Smoking and psoriasisBMJ 1994; 308 doi: https://doi.org/10.1136/bmj.308.6926.428 (Published 12 February 1994) Cite this as: BMJ 1994;308:428
- H C Williams
O'Doherty and MacIntyre first drew attention to the strong link between smoking habits and palmoplantar pustular psoriasis in 1985.1 Other studies have suggested that smoking might be an important risk factor for chronic plaque psoriasis as well.*RF 2-5* Most of these studies have recorded information on smoking and psoriasis simultaneously but have also inquired into smoking habits before the onset of the skin disease. There seems little doubt that smoking and psoriasis are associated, but two critical questions remain unanswered: to what extent is the association a causal one, and how important are the implications for the public?

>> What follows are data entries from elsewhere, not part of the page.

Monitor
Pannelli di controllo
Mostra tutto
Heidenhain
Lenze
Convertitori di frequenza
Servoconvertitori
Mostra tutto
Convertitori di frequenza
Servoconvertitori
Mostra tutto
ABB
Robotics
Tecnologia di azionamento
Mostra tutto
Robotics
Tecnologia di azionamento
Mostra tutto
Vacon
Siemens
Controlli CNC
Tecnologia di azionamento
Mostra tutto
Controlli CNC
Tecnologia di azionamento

Though four out of six independent studies have suggested a twofold to threefold increased risk of psoriasis in smokers,*RF 2-7* these might all be misleading because of confounding by alcohol consumption - which is known to be associated with the initiation and severity of psoriasis.*RF 4,6,8-10* Only two of the reports linking smoking and psoriasis included a control for drinking behaviour.2,4 In these studies, the increased risk of psoriasis in smokers did persist after adjustment for alcohol intake, but the problem of residual confounding remains a concern, especially as both alcohol and smoking have been measured only in terms of recall of events in the distant past.11 Further similar case-control studies seem unlikely to resolve this issue unless they are done in societies where alcohol is forbidden and smoking is common.
Two studies showed a dose-response effect with the number of cigarettes smoked,4,5 but one other did not.2 A finding of functional neutrophil abnormalities in patients with psoriasis who smoked adds some biological plausibility to the link,12 but other studies could be called on to support either arm of the hypothesis.11 Anecdotal reports suggest that stopping smoking has little effect on the course of psoriasis, but factors that affect incidence may not affect chronicity. Intervention studies are needed to examine the effect of smoking on chronicity of the disease and response to treatment.
If smoking does cause psoriasis the impact on public health could be considerable. A twofold risk of psoriasis in smokers is quoted in most studies. Around 30% of adults smoke, so about a quarter of all cases of psoriasis could have been precipitated by smoking. For palmoplantar pustular psoriasis as much as half of the cases could be related to smoking. Patients with psoriasis seem to have a high incidence of cancers of the lung and larynx, and one explanation could be smoking.13 Smoking might possibly be more important for initiating psoriasis in women (K Poikolainen, personal communication, 1993), whereas alcohol might be more important in men.6 It is also important to consider psoriasis of early and late onset separately, as the two forms may have different causes.
Any progress in identifying modifiable risk factors for this common and socially disabling disease is to be welcomed - and it is more useful than reports of temporary remission with expensive and potentially toxic drugs. Despite the high heritability of psoriasis, manipulation of environmental risk factors such as smoking, alcohol, exposure to streptococci, trauma, drugs, and emotional stress open up the possibility of substantial prevention of the disease in the future. Already the evidence is good enough for clinicians routinely to ask about smoking and alcohol habits in all patients with psoriasis and especially those with palmoplantar pustular psoriasis. Prospective clinical studies are needed to see whether stopping smoking makes any difference to the course of established psoriasis. Quite possibly people might be more willing to change their habits because of a current and socially debilitating skin disorder than because of long term risks of cancer and ischaemic heart disease.